La deuxième théorie suggère que les premiers-nés ont plus de possibilités d’apprendre des leçons de vie.
La troisième théorie est celle de la fusion. Si l’environnement familial est une culture intellectuelle, les enfants grandiront plus intelligemment. Si vous traitez un enfant comme un adulte, sa maturité augmentera. À mesure que les parents acquièrent de l’expérience dans l’éducation des enfants, ils seront moins susceptibles de traiter leurs enfants comme des mini-adultes. Les enfants plus jeunes grandissent dans un environnement intellectuel plus dilué que leurs frères et sœurs nés avant eux.

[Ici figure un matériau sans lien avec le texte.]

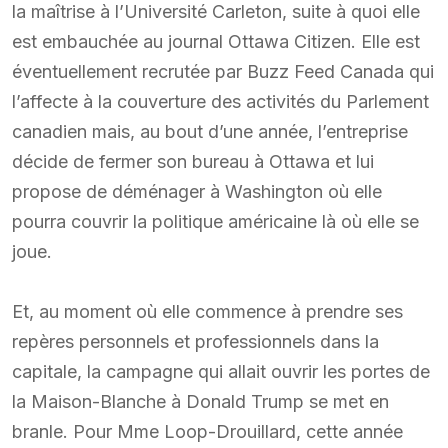
la maîtrise à l’Université Carleton, suite à quoi elle
est embauchée au journal Ottawa Citizen. Elle est
éventuellement recrutée par Buzz Feed Canada qui
l’affecte à la couverture des activités du Parlement
canadien mais, au bout d’une année, l’entreprise
décide de fermer son bureau à Ottawa et lui
propose de déménager à Washington où elle
pourra couvrir la politique américaine là où elle se
joue.
Et, au moment où elle commence à prendre ses
repères personnels et professionnels dans la
capitale, la campagne qui allait ouvrir les portes de
la Maison-Blanche à Donald Trump se met en
branle. Pour Mme Loop-Drouillard, cette année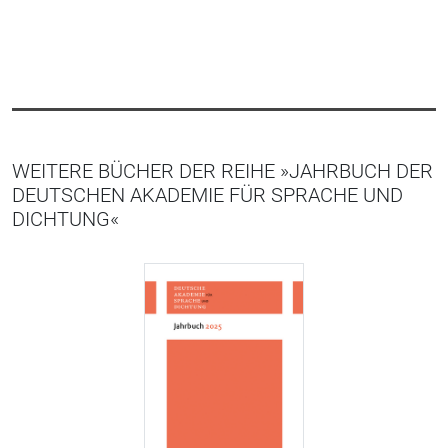
WEITERE BÜCHER DER REIHE »JAHRBUCH DER
DEUTSCHEN AKADEMIE FÜR SPRACHE UND
DICHTUNG«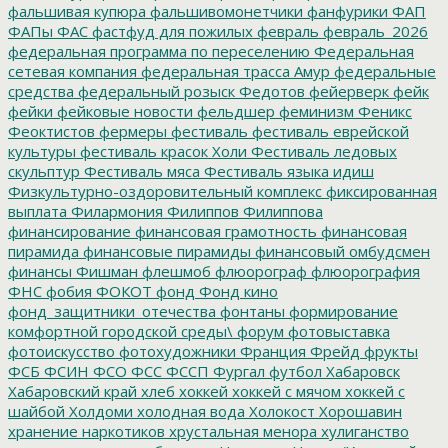
фальшивая купюра
фальшивомонетчики
фанфурики
ФАП
ФАПы
ФАС
фастфуд для пожилых
февраль
февраль_2026
федеральная программа по переселению
Федеральная
сетевая компания
федеральная трасса Амур
федеральные
средства
федеральный розыск
Федотов
фейерверк
фейк
фейки
фейковые новости
фельдшер
феминизм
Феникс
Феоктистов
фермеры
фестиваль
фестиваль еврейской
культуры
фестиваль красок Холи
Фестиваль ледовых
скульптур
Фестиваль мяса
Фестиваль языка идиш
Физкультурно-оздоровительный комплекс
фиксированная
выплата
Филармония
Филиппов
Филиппова
финансирование
финансовая грамотность
финансовая
пирамида
финансовые пирамиды
финансовый омбудсмен
финансы
Фишман
флешмоб
флюорограф
флюорография
ФНС
фобия
ФОКОТ
фонд
Фонд кино
фонд_защитники_отечества
фонтаны
формирование
комфортной городской среды\
форум
фотовыставка
фотоискусство
фотохудожники
Франция
Фрейд
фрукты
ФСБ
ФСИН
ФСО
ФСС
ФССП
Фургал
футбол
Хабаровск
Хабаровский край
хлеб
хоккей
хоккей с мячом
хоккей с
шайбой
Холдоми
холодная вода
Холокост
Хорошавин
хранение наркотиков
хрустальная менора
хулиганство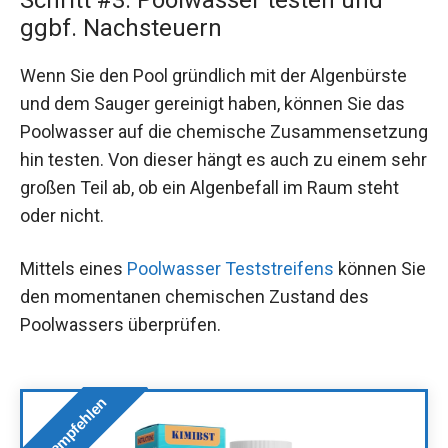
Schritt #3: Poolwasser testen und
ggbf. Nachsteuern
Wenn Sie den Pool gründlich mit der Algenbürste
und dem Sauger gereinigt haben, können Sie das
Poolwasser auf die chemische Zusammensetzung
hin testen. Von dieser hängt es auch zu einem sehr
großen Teil ab, ob ein Algenbefall im Raum steht
oder nicht.
Mittels eines
Poolwasser Teststreifens
können Sie
den momentanen chemischen Zustand des
Poolwassers überprüfen.
Wir empfehlen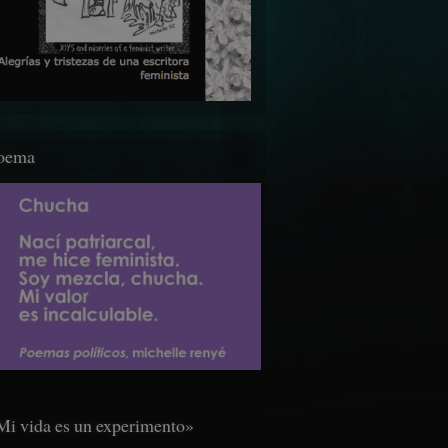
oema
Mi vida es un experimento»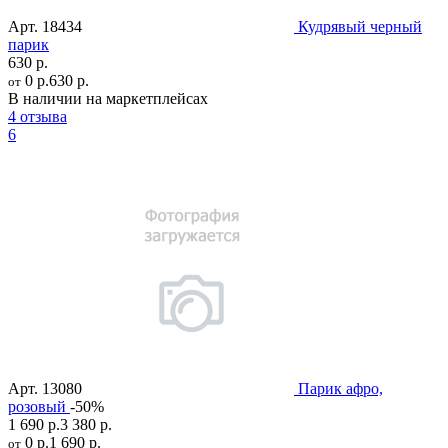
Арт.
18434
Кудрявый черный
парик
630 р.
0 р.
630 р.
от
В наличии на маркетплейсах
4 отзыва
6
Арт.
13080
Парик афро,
розовый
-50%
1 690 р.
3 380 р.
0 р.
1 690 р.
от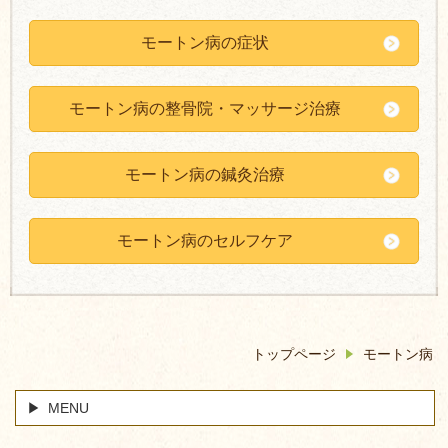
モートン病の症状
モートン病の整骨院・マッサージ治療
モートン病の鍼灸治療
モートン病のセルフケア
トップページ
モートン病
MENU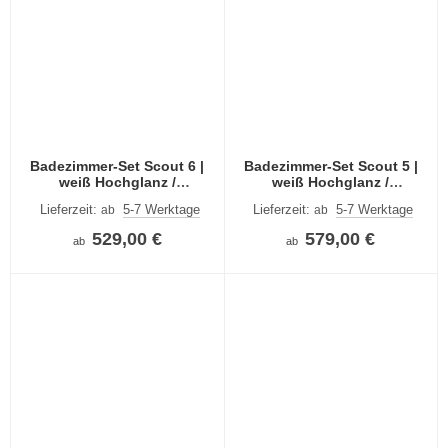
Badezimmer-Set Scout 6 |
Badezimmer-Set Scout 5 |
weiß Hochglanz /
weiß Hochglanz /
rauchsilber | 4-teilig | LED
rauchsilber | 4-teilig | LED
Lieferzeit:
5-7 Werktage
Lieferzeit:
5-7 Werktage
ab
ab
Beleuchtung
Beleuchtung
529,00 €
579,00 €
ab
ab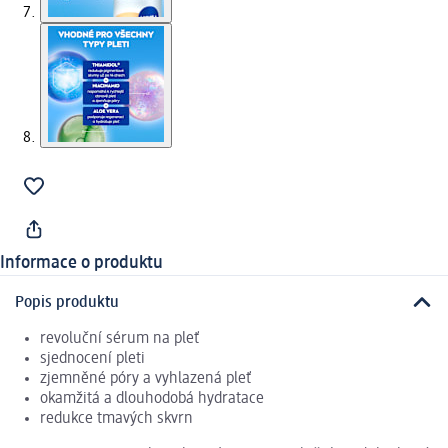
Informace o produktu
Popis produktu
revoluční sérum na pleť
sjednocení pleti
zjemněné póry a vyhlazená pleť
okamžitá a dlouhodobá hydratace
redukce tmavých skvrn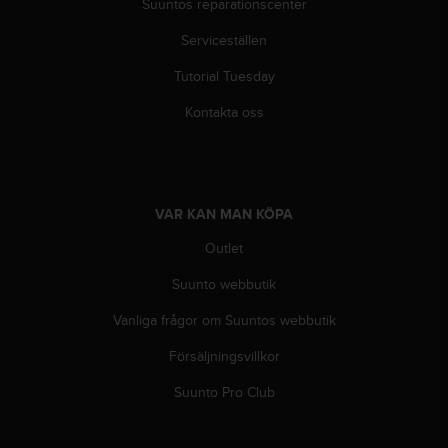
g
Suuntos reparationscenter
h
Serviceställen
e
t
Tutorial Tuesday
.
K
Kontakta oss
o
n
t
a
k
VAR KAN MAN KÖPA
t
a
Outlet
v
å
Suunto webbutik
r
Vanliga frågor om Suuntos webbutik
k
u
Försäljningsvillkor
n
d
Suunto Pro Club
t
j
ä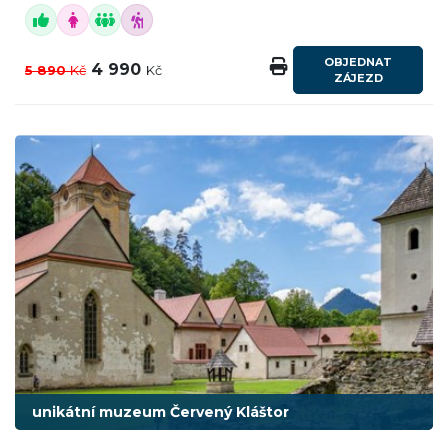
OBJEDNAT
4 990
5 890
Kč
Kč
ZÁJEZD
unikátní muzeum Červený Kláštor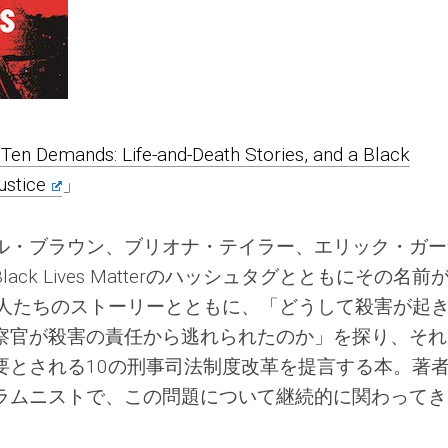
 Ten Demands: Life-and-Death Stories, and a Black
ustice
」
ル・ブラウン、ブリオナ・テイラー、エリック・ガー
ck Lives Matterのハッシュタグとともにその名前
黒人たちのストーリーとともに、「どうして殺害が起
察官が殺害の責任から逃れられたのか」を探り、それ
要とされる10の刑事司法制度改革を提言する本。著
ラムニストで、この問題について継続的に関わってき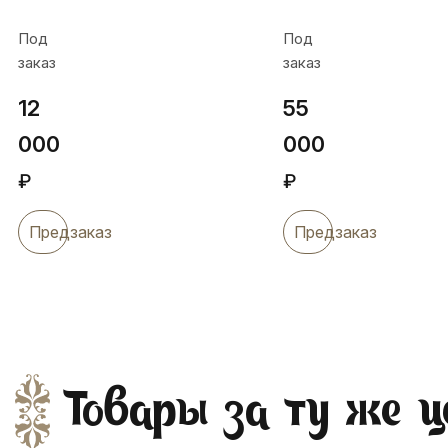
,
деревянном
Под
Под
Кор09
футляре,
заказ
заказ
Кор05сб
12
55
000
000
₽
₽
Предзаказ
Предзаказ
Товары за ту же ц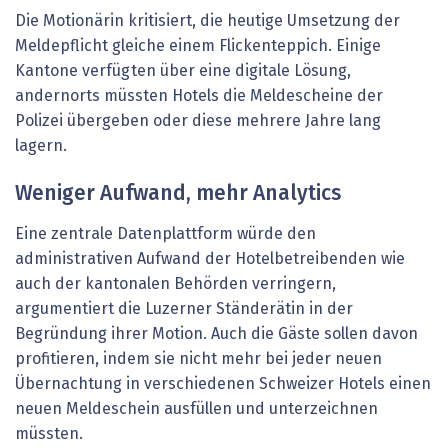
Die Motionärin kritisiert, die heutige Umsetzung der
Meldepflicht gleiche einem Flickenteppich. Einige
Kantone verfügten über eine digitale Lösung,
andernorts müssten Hotels die Meldescheine der
Polizei übergeben oder diese mehrere Jahre lang
lagern.
Weniger Aufwand, mehr Analytics
Eine zentrale Datenplattform würde den
administrativen Aufwand der Hotelbetreibenden wie
auch der kantonalen Behörden verringern,
argumentiert die Luzerner Ständerätin in der
Begründung ihrer Motion. Auch die Gäste sollen davon
profitieren, indem sie nicht mehr bei jeder neuen
Übernachtung in verschiedenen Schweizer Hotels einen
neuen Meldeschein ausfüllen und unterzeichnen
müssten.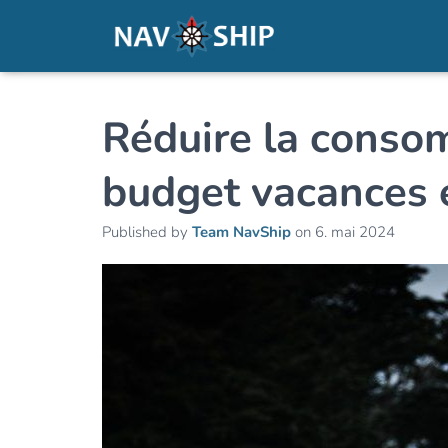
Réduire la conso
budget vacances 
Published by
Team NavShip
on
6. mai 2024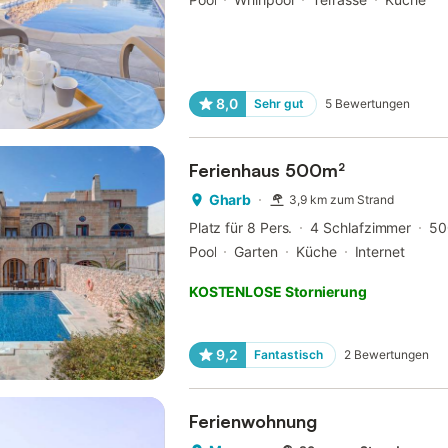
8,0
Sehr gut
5
Bewertungen
Ferienhaus 500m²
Gharb
3,9 km zum Strand
Platz für 8 Pers.
4 Schlafzimmer
50
Pool
Garten
Küche
Internet
KOSTENLOSE Stornierung
9,2
Fantastisch
2
Bewertungen
Ferienwohnung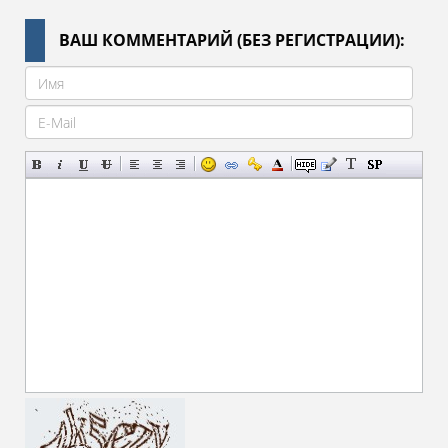
ВАШ КОММЕНТАРИЙ (БЕЗ РЕГИСТРАЦИИ):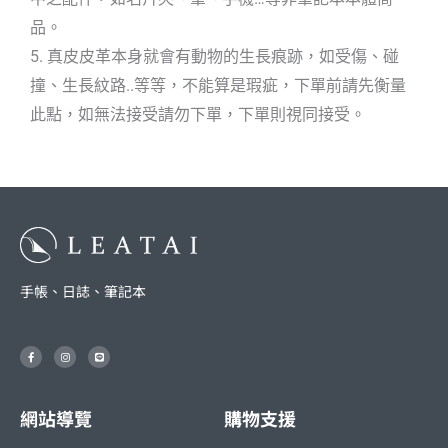
品。
5. 真皮皮革本身就會有動物的生長痕跡，如受傷、碰
撞、生長紋路..等等，不能算是瑕疵，下單前請先衡量
此點，如無法接受請勿下單，下單則視同接受。
手帳、日誌、筆記本
F
I
L
a
n
i
c
s
n
e
t
e
b
a
o
g
o
r
網站導覽
購物支援
k
a
-
m
f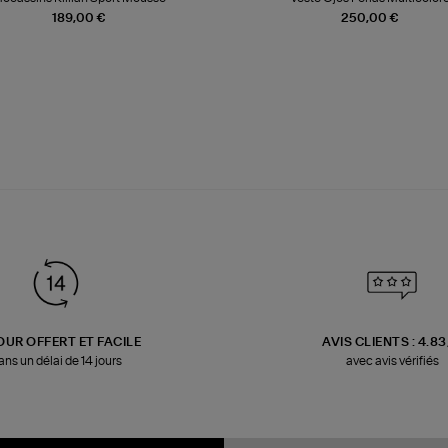
189,00 €
250,00 €
OUR OFFERT ET FACILE
AVIS CLIENTS : 4.8
ans un délai de 14 jours
avec avis vérifiés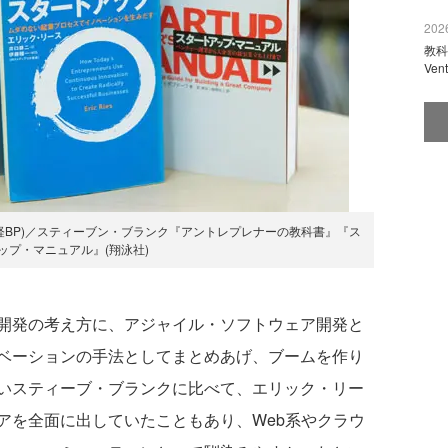
2026
教科
Ve
経BP)／スティーブン・ブランク『アントレプレナーの教科書』『ス
ップ・マニュアル』(翔泳社)
開発の考え方に、アジャイル・ソフトウェア開発と
ベーションの手法としてまとめあげ、ブームを作り
いスティーブ・ブランクに比べて、エリック・リー
アを全面に出していたこともあり、Web系やクラウ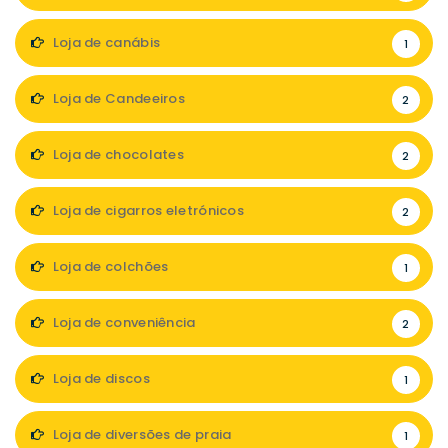
Loja de canábis
1
Loja de Candeeiros
2
Loja de chocolates
2
Loja de cigarros eletrónicos
2
Loja de colchões
1
Loja de conveniência
2
Loja de discos
1
Loja de diversões de praia
1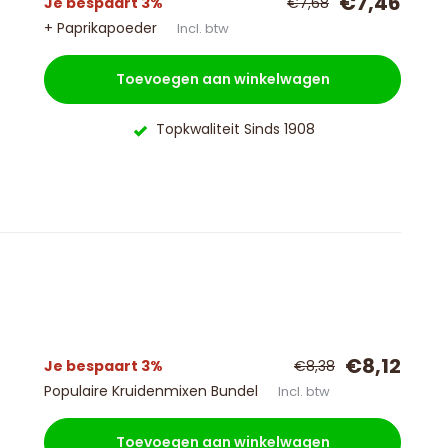
€7,46
Je bespaart 3%
€7,68
+ Paprikapoeder
Incl. btw
Toevoegen aan winkelwagen
Topkwaliteit Sinds 1908
€8,12
Je bespaart 3%
€8,38
Populaire Kruidenmixen Bundel
Incl. btw
Toevoegen aan winkelwagen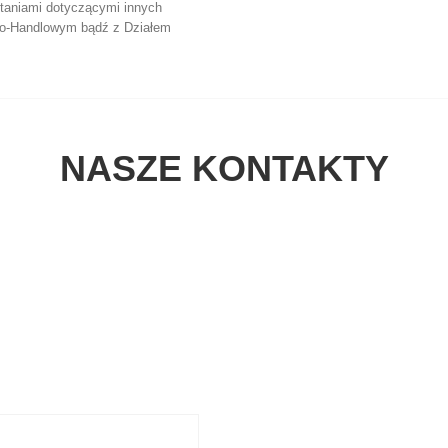
ytaniami dotyczącymi innych
no-Handlowym bądź z Działem
NASZE KONTAKTY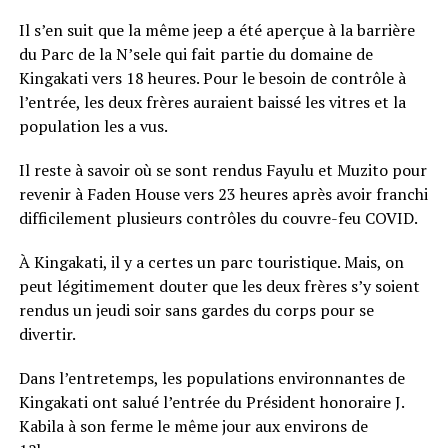
Il s’en suit que la même jeep a été aperçue à la barrière
du Parc de la N’sele qui fait partie du domaine de
Kingakati vers 18 heures. Pour le besoin de contrôle à
l’entrée, les deux frères auraient baissé les vitres et la
population les a vus.
Il reste à savoir où se sont rendus Fayulu et Muzito pour
revenir à Faden House vers 23 heures après avoir franchi
difficilement plusieurs contrôles du couvre-feu COVID.
À Kingakati, il y a certes un parc touristique. Mais, on
peut légitimement douter que les deux frères s’y soient
rendus un jeudi soir sans gardes du corps pour se
divertir.
Dans l’entretemps, les populations environnantes de
Kingakati ont salué l’entrée du Président honoraire J.
Kabila à son ferme le même jour aux environs de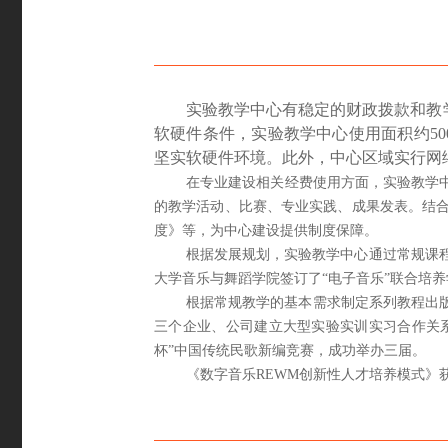
实验教学中心有稳定的财政拨款和教
软硬件条件，实验教学中心使用面积约500
坚实软硬件环境。此外，中心区域实行网
在专业建设相关经费使用方面，实验教学
的教学活动、比赛、专业实践、成果发表。结
度》等，为中心建设提供制度保障。
根据发展规划，实验教学中心通过常规课
大学音乐与舞蹈学院签订了“电子音乐”联合培养
根据常规教学的基本需求制定系列教程出版
三个企业、公司建立大型实验实训实习合作关系
杯”中国传统民歌新编竞赛，成功举办三届。
《数字音乐REWM创新性人才培养模式》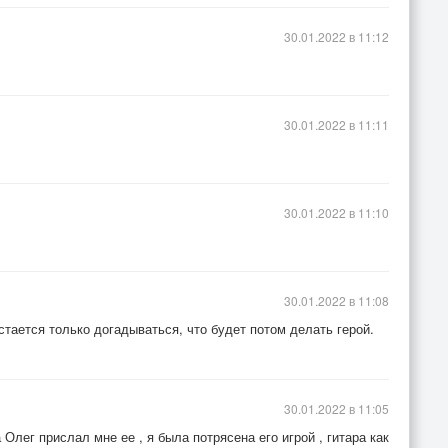
30.01.2022 в 11:12
30.01.2022 в 11:11
30.01.2022 в 11:10
30.01.2022 в 11:08
стается только догадываться, что будет потом делать герой.
30.01.2022 в 11:05
 Олег прислал мне ее , я была потрясена его игрой , гитара как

La quatrième théorie est que chaque enfant a besoin d’attention. Tandis qu’un enfant veut devenir acteur, l’autre peut vouloir devenir athlète. Le privilège d’être premier-né réside peut-être dans le fait que l’aîné peut choisir le futur rôle qui lui convient le mieux avant l’apparition d’un environnement compétitif. Les enfants les plus âgés semblent avoir tendance à choisir les réalisations intellectuelles. Des chercheurs de l’Université d’Essex en Angleterre ont découvert que les premiers-nés avaient 16 % plus de chances de réussir leurs études que leurs plus jeunes frères et sœurs. Cela s’applique également aux filles. Les filles aînées ont 4 pour cent plus de chances de poursuivre des études supérieures que les familles ayant un premier-né de sexe masculin.